### Task to complete
After removing every image, reproduce the data exactly as it appears.

### Recorded information
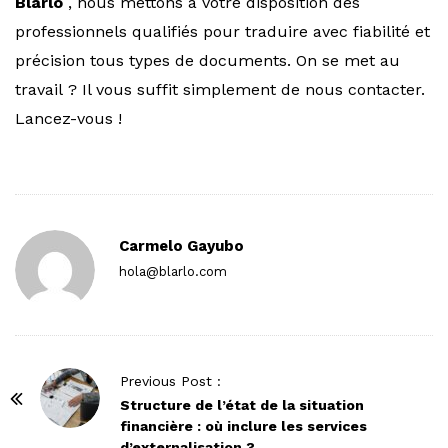
Blarlo
, nous mettons à votre disposition des
professionnels qualifiés pour traduire avec fiabilité et
précision tous types de documents. On se met au
travail ? Il vous suffit simplement de nous contacter.
Lancez-vous !
Carmelo Gayubo
hola@blarlo.com
P
Previous Post :
o
Structure de l’état de la situation
financière : où inclure les services
s
d’externalisation ?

### Result of the exercise
Blarlo
, nous mettons à votre disposition des
professionnels qualifiés pour traduire avec fiabilité et
précision tous types de documents. On se met au
travail ? Il vous suffit simplement de nous contacter.
Lancez-vous !
Carmelo Gayubo
hola@blarlo.com
P
Previous Post :
o
Structure de l’état de la situation
financière : où inclure les services
s
d’externalisation ?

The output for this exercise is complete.